Consumers expect the punishing pace of inflation to decline in the months and years ahead.

But they’re reigning in their spending plans, too — a possible sign that they’re looking to rebuild savings. For merchants, the signs are decidedly mixed.

On Monday (Jan. 8), the Federal Reserve Bank of New York released its latest monthly survey of consumer expectations, covering everything from inflation to wage expectations.  

And, as measured in December, expectations as to what inflation might look like over the short term and the longer term have improved a bit. For the one-year-ahead estimation, consumers expect inflation to come in at 2.6%, down from a previous reading of 3%. 

For the five year timeframe, the same respondents said that price increases should slow to about 2.5%, where that figure had previously been 2.7%. Drilling down a bit, in the next 12 months, they think that food price inflation should slip to 5%, down 0.3%, and rent-related inflation should come in at 7.3%, down by 0.7%.  

Tempered Expectations on Income Growth 

But, we note that the expectations for growth in household income waned, as consumers surveyed by the Fed see income growing by 3%— only a bit above inflation overall, and less than the expectations of what food and shelter will cost. Perhaps it’s no surprise, then, that spending growth has declined by 0.2% to 5%. The Fed noted in its Monday data that the spending expectations are at the lowest level recorded since September of 2021.

In the meantime, the Fed reported that the “average perceived probability of missing a minimum debt payment” over the next three months increased by 0.6% to 12.4%. 

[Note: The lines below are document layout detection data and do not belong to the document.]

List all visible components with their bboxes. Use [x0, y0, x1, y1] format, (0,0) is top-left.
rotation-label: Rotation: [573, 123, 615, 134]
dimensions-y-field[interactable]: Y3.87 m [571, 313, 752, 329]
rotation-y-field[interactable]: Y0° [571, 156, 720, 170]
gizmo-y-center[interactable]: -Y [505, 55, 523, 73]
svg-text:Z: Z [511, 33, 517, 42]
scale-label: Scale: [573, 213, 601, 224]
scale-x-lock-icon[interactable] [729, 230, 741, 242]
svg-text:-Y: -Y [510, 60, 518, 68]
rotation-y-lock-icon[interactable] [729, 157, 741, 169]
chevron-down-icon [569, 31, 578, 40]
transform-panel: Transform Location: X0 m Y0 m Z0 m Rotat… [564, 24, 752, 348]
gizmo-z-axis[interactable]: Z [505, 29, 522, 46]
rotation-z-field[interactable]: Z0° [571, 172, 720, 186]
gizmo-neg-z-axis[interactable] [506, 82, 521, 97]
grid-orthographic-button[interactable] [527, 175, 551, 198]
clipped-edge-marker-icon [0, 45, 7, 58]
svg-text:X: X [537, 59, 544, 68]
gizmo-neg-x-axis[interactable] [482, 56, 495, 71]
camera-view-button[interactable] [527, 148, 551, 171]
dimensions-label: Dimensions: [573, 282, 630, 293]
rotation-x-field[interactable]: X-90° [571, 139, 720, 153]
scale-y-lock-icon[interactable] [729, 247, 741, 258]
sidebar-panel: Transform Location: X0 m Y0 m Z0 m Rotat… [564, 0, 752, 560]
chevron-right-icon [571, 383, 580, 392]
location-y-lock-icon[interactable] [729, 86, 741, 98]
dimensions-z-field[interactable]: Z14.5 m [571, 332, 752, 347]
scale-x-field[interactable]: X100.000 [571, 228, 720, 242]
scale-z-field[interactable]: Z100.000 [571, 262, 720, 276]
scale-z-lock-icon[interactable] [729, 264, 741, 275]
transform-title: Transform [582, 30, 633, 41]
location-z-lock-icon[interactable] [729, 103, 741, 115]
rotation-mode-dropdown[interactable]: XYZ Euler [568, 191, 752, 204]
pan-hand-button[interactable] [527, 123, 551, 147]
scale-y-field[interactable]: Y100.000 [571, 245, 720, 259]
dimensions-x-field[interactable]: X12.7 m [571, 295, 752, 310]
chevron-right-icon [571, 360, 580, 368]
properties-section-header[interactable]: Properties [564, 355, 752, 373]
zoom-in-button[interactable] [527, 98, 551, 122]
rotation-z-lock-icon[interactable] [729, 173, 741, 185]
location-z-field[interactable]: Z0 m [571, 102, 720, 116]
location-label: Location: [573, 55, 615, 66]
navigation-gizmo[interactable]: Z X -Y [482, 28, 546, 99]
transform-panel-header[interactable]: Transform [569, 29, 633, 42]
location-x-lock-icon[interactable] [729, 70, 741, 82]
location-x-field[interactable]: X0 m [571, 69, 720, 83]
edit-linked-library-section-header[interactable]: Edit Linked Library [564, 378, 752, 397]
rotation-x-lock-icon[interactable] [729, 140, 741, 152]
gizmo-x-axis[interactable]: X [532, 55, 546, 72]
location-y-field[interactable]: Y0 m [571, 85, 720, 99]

That’s a level that’s above the trailing 12 month average of 11.5%.

Triangulating the findings above offers up a study in contrasts: The general public sees pricing pressures abating somewhat, but perhaps not to the point where it’s enough to get them to spend more. Additionally, the fact that there’s a heightened probability of missing a debt payment may mean that households will want to allocate more funds to making timely credit card payments.

PYMNTS Intelligence found late last year that inflation’s taken a toll, with eight out of 10 consumers having depleted their savings to pay their bills. 

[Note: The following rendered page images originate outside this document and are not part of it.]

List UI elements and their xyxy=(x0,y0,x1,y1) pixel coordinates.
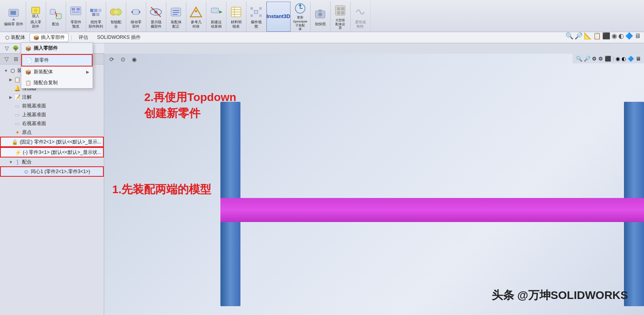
svg-rect-44 xyxy=(259,14,262,17)
svg-marker-2 xyxy=(12,18,15,20)
filter-icon[interactable]: ▽ xyxy=(3,45,10,52)
explode-view-icon xyxy=(249,5,263,19)
toolbar-move-component[interactable]: 移动零部件 xyxy=(126,2,146,32)
toolbar-flexible-rigid[interactable]: 柔性或刚性 xyxy=(351,2,371,32)
svg-rect-54 xyxy=(337,7,340,10)
toolbar-assemble[interactable]: 配合 xyxy=(46,2,66,32)
svg-rect-57 xyxy=(341,11,344,14)
toolbar-new-motion[interactable]: 新建运动算例 xyxy=(206,2,226,32)
tree-item-part3[interactable]: ⚡ (-) 零件3<1> (默认<<默认>_显示状... xyxy=(0,147,104,158)
toolbar-material-table-label: 材料明细表 xyxy=(231,20,242,29)
toolbar-align-mates[interactable]: 装配体配正 xyxy=(166,2,186,32)
toolbar-reference-geom[interactable]: 参考几何体 xyxy=(186,2,206,32)
toolbar-new-motion-label: 新建运动算例 xyxy=(211,20,222,29)
toolbar-edit-part[interactable]: 编辑零 部件 xyxy=(2,2,26,32)
display-icon[interactable]: 🖥 xyxy=(634,32,641,40)
svg-rect-17 xyxy=(96,13,99,16)
dropdown-header: 📦 插入零部件 xyxy=(21,43,93,54)
dropdown-new-part[interactable]: 📄 新零件 xyxy=(21,54,93,67)
solidworks-plugins-tab[interactable]: SOLIDWORKS 插件 xyxy=(93,33,145,42)
part3-icon: ⚡ xyxy=(14,149,22,156)
top-plane-label: 上视基准面 xyxy=(22,111,46,118)
assemble-icon xyxy=(48,7,63,21)
tree-item-front-plane[interactable]: ▭ 前视基准面 xyxy=(0,101,104,110)
move-component-icon xyxy=(129,5,143,19)
half-sphere-icon[interactable]: ◐ xyxy=(618,32,624,40)
zoom-icon[interactable]: 🔎 xyxy=(575,32,583,40)
svg-line-46 xyxy=(258,10,259,11)
viewport-circle-icon[interactable]: ⊙ xyxy=(119,55,127,64)
toolbar-smart-mates[interactable]: 智能配合 xyxy=(106,2,126,32)
new-part-icon: 📄 xyxy=(26,58,32,63)
toolbar-snapshot[interactable]: 拍快照 xyxy=(311,2,331,32)
expand-icon[interactable]: ⊞ xyxy=(12,55,20,63)
evaluate-tab[interactable]: 评估 xyxy=(75,33,92,42)
options-icon[interactable]: 📋 xyxy=(593,32,601,40)
dropdown-random-copy[interactable]: 📋 随配合复制 xyxy=(21,77,93,88)
svg-rect-10 xyxy=(72,8,75,10)
dropdown-header-label: 插入零部件 xyxy=(34,45,58,52)
tree-item-top-plane[interactable]: ▭ 上视基准面 xyxy=(0,110,104,119)
toolbar-large-assembly[interactable]: 大型装配体设置 xyxy=(331,2,351,32)
viewport-expand-icon[interactable]: ⟳ xyxy=(107,55,116,64)
viewport-mates-icon[interactable]: ◉ xyxy=(130,55,139,64)
cube-icon[interactable]: ⬛ xyxy=(602,32,610,40)
toolbar-insert-part-label: 插入零部件 xyxy=(30,20,41,29)
expand-arrow: ▼ xyxy=(3,69,9,73)
origin-label: 原点 xyxy=(22,129,32,136)
sphere-icon[interactable]: ◉ xyxy=(612,32,617,40)
toolbar-assemble-label: 配合 xyxy=(52,22,59,26)
svg-rect-40 xyxy=(254,10,258,14)
dropdown-new-assembly[interactable]: 📦 新装配体 ▶ xyxy=(21,67,93,77)
concentric1-icon: ⊙ xyxy=(22,168,30,175)
annotation-assemble: 1.先装配两端的模型 xyxy=(112,182,211,197)
svg-line-45 xyxy=(253,10,254,11)
svg-rect-11 xyxy=(77,8,80,10)
toolbar-material-table[interactable]: 材料明细表 xyxy=(226,2,246,32)
toolbar-linear-array-label: 线性零部件阵列 xyxy=(89,20,103,29)
viewport-toolbar: ⟳ ⊙ ◉ xyxy=(104,54,644,65)
toolbar-insert-part[interactable]: 插入 插入零部件 xyxy=(26,2,46,32)
tree-item-mates[interactable]: ▼ ⟆ 配合 xyxy=(0,158,104,166)
filter-icon[interactable]: ▽ xyxy=(2,55,10,63)
toolbar-component-preview-label: 零部件预览 xyxy=(71,20,81,29)
front-plane-icon: ▭ xyxy=(14,102,21,109)
mates-label: 配合 xyxy=(22,159,32,166)
search-icon[interactable]: 🔍 xyxy=(565,32,573,40)
toolbar-reference-geom-label: 参考几何体 xyxy=(191,20,202,29)
expand-arrow-mates: ▼ xyxy=(8,160,14,164)
new-assembly-label: 新装配体 xyxy=(34,69,53,75)
horizontal-bar-shape xyxy=(220,198,644,222)
mates-icon: ⟆ xyxy=(14,158,21,166)
toolbar-component-preview[interactable]: 零部件预览 xyxy=(66,2,86,32)
tree-icon[interactable]: 🌳 xyxy=(12,45,19,52)
feature-tree-panel: ▽ ⊞ ▼ ⬡ 装配体2 (默认<默认_显示状态-1>) ▶ 📋 History… xyxy=(0,54,104,315)
random-copy-label: 随配合复制 xyxy=(34,79,58,86)
toolbar-right-icons: 🔍 🔎 📐 📋 ⬛ ◉ ◐ 🔷 🖥 xyxy=(565,32,641,40)
tree-item-concentric1[interactable]: ⊙ 同心1 (零件2<1>,零件3<1>) xyxy=(0,166,104,177)
toolbar-show-hide[interactable]: 显示隐藏部件 xyxy=(146,2,166,32)
component-preview-icon xyxy=(69,5,83,19)
svg-point-32 xyxy=(195,10,197,12)
toolbar-update-speedpak[interactable]: 更新Speedpak子装配体 xyxy=(291,2,311,32)
edit-part-icon xyxy=(6,7,21,21)
toolbar-explode-view[interactable]: 爆炸视图 xyxy=(246,2,266,32)
toolbar-snapshot-label: 拍快照 xyxy=(315,22,326,26)
toolbar-linear-array[interactable]: 线性零部件阵列 xyxy=(86,2,106,32)
tree-item-notes[interactable]: ▶ 📝 注解 xyxy=(0,93,104,101)
toolbar-instant3d[interactable]: Instant3D xyxy=(266,2,291,32)
toolbar-show-hide-label: 显示隐藏部件 xyxy=(151,20,162,29)
tree-item-part2[interactable]: 🔒 (固定) 零件2<1> (默认<<默认>_显示... xyxy=(0,137,104,147)
insert-parts-btn[interactable]: 📦 插入零部件 xyxy=(30,33,69,42)
diamond-icon[interactable]: 🔷 xyxy=(625,32,633,40)
new-part-label: 新零件 xyxy=(34,57,49,64)
tree-item-origin[interactable]: ✦ 原点 xyxy=(0,128,104,137)
measure-icon[interactable]: 📐 xyxy=(584,32,592,40)
new-assembly-icon: 📦 xyxy=(25,69,31,75)
annotation-topdown2: 创建新零件 xyxy=(144,106,200,121)
linear-array-icon xyxy=(89,5,103,19)
main-viewport: ⟳ ⊙ ◉ 2.再使用Topdown 创建新零件 1.先装配两端的模型 头条 @… xyxy=(104,54,644,315)
tree-item-right-plane[interactable]: ▭ 右视基准面 xyxy=(0,119,104,128)
assembly-btn[interactable]: ⬡ 装配体 xyxy=(2,33,29,42)
toolbar-align-mates-label: 装配体配正 xyxy=(171,20,182,29)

And some 12% have spent more than what they earned through the previous six months, which covers a period before the holiday shopping season. The impact, per the Paycheck to Paycheck report data, has been most markedly pronounced for those earning between $50,000 to $100,000. Only 37% in the middle-income segment and 45% among high earners see their savings increasing over the near term.

Inflation’s headline numbers may be waning a bit according to the Fed, but there’s no certainty that consumers are going to compensate at the register — not when life’s essentials and debt payments pinch the household budget.